Go | Nik's wiki

Go

https://go.dev

The Go programming language.

Learn

Official:

Tour: https://go.dev/tour
FAQ: https://go.dev/doc/faq
Best practices 1: https://go.dev/doc/effective_go
Best practices 2: https://go.dev/wiki/CodeReviewComments
Documentation: https://go.dev/doc/comment

3rd party:

Examples: https://gobyexample.com
Examples (Web): https://gowebexamples.com
Common mistakes: https://100go.co
SQL: http://go-database-sql.org
Testing: https://quii.gitbook.io/learn-go-with-tests
#todo Ultimate Go Programming by Bill Kennedy

Concurrency

Two threads run concurrently when they are executed on the same CPUs by taking turns. Concurrency is not parallelism. Unlike parallelism, concurrency is useful even with a single CPU because it allows to avoid I/O bound.

Concurrent vs Parallel

A data race occurs when concurrent threads access the same resource without proper synchronization. Only read-write and write-write accesses cause data races, read-read is fine.

A race condition occurs when the order of changes made by concurrent threads affects the correctness of a program.

Data race vs Race condition

A deadlock occurs when concurrent threads block each other and wait indefinitely. The Go runtime detects deadlocks and panics. A livelock is similar, except that concurrent threads actually try to progress, but none succeed.

Resource starvation occurs when a thread does not get enough CPU time to execute.

Goroutines and channels

A goroutine is a lightweight thread managed by the Go runtime. The main advantage over OS threads is faster context switching, which makes goroutines perfect for IO-bound tasks.

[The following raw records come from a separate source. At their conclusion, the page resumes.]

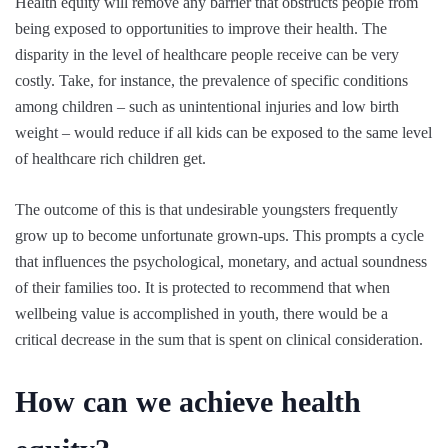
Health equity will remove any barrier that obstructs people from
being exposed to opportunities to improve their health. The
disparity in the level of healthcare people receive can be very
costly. Take, for instance, the prevalence of specific conditions
among children – such as unintentional injuries and low birth
weight – would reduce if all kids can be exposed to the same level
of healthcare rich children get.
The outcome of this is that undesirable youngsters frequently
grow up to become unfortunate grown-ups. This prompts a cycle
that influences the psychological, monetary, and actual soundness
of their families too. It is protected to recommend that when
wellbeing value is accomplished in youth, there would be a
critical decrease in the sum that is spent on clinical consideration.
How can we achieve health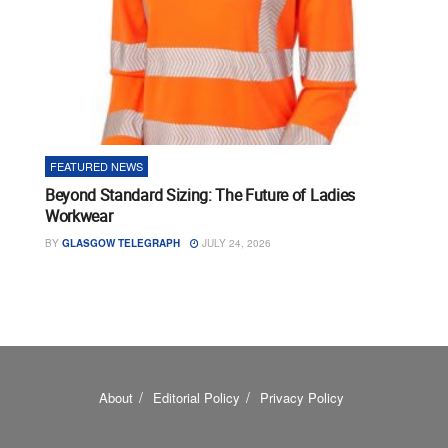
FEATURED NEWS
Beyond Standard Sizing: The Future of Ladies
Workwear
BY
GLASGOW TELEGRAPH
JULY 24, 2026
About
Editorial Policy
Privacy Policy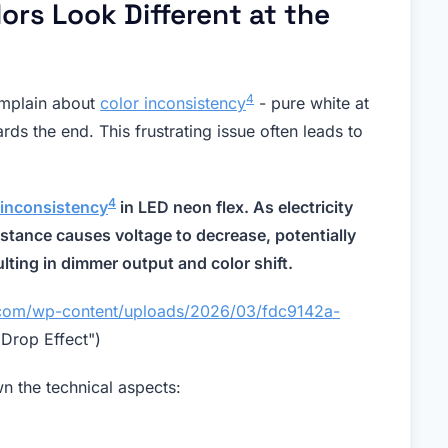
ors Look Different at the
4
omplain about
color inconsistency
- pure white at
rds the end. This frustrating issue often leads to
4
 inconsistency
in LED neon flex. As electricity
istance causes voltage to decrease, potentially
lting in dimmer output and color shift.
a.com/wp-content/uploads/2026/03/fdc9142a-
Drop Effect")
wn the technical aspects:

A channel is a synchronization primitive used for communication between goroutines.

Channel caveats:

A send to a closed channel panics
A receive from a closed channel returns the default value
A send/receive to/from a nil channel blocks forever

Common mistakes:

False sharing: https://100go.co/92-false-sharing

Internals

A string is a struct of len int and a pointer to the underlying bytes. See reflect.StringHeader.

A slice is a struct of len int, cap int, and a pointer to the underlying array. It's not possible to change the size of a slice passed to a function (because len int is copied), but it's possible to modify individual elements. See reflect.SliceHeader.

A map is a pointer to an array of buckets, each containing 8 key-value pairs. Only comparable types can be used as keys. When a bucket is full, a new bucket is chained from it. When the load factor is high, a new array of x2 size is allocated, then data is evacuated incrementally. A map can only grow, it never shrinks. It's not possible to take the address of a map value, because evacuation can happen at any time.

An interface is a struct of a pointer to the actual value and a pointer to the type information (called itable). The latter contains a list of function pointers to the methods of the concrete type. When an interface method is called, the runtime calls the function pointer of the same name and passes the actual value as the first parameter. An interface is nil only if both the value and the type are nil. See also Go Data Structures: Interfaces by Russ Cox.

A channel is a struct of a mutex, a ring buffer for values, and send/receive queues of goroutines for when the buffer is full/empty. If a goroutine is blocked on receive, the next value sent to the channel is copied directly to its stack, ignoring the buffer.

A mutex is a struct of two atomic values.

An atomic is a value with the hardware support for atomic operations.

Scheduling

Entities:

G (goroutine) is a task to run
P (processor) is a task runner with a queue of Gs to run (LRQ)
M (machine) is a virtual machine (OS thread) on which a P runs Gs

Usually, the number of Ps is equal to the number of Ms, which is equal to the number of CPU cores. The number of Gs has no limit.

❓ Help
Why are P and M separate entities if they are usually 1:1? Because a P can run on different Ms. For example, when a G makes a syscall, the OS suspends the thread (the M) it is running on. This means that all other Gs queued on the same P are also blocked. To avoid this situation, the scheduler moves this P to another free M (or creates a new one if none is free).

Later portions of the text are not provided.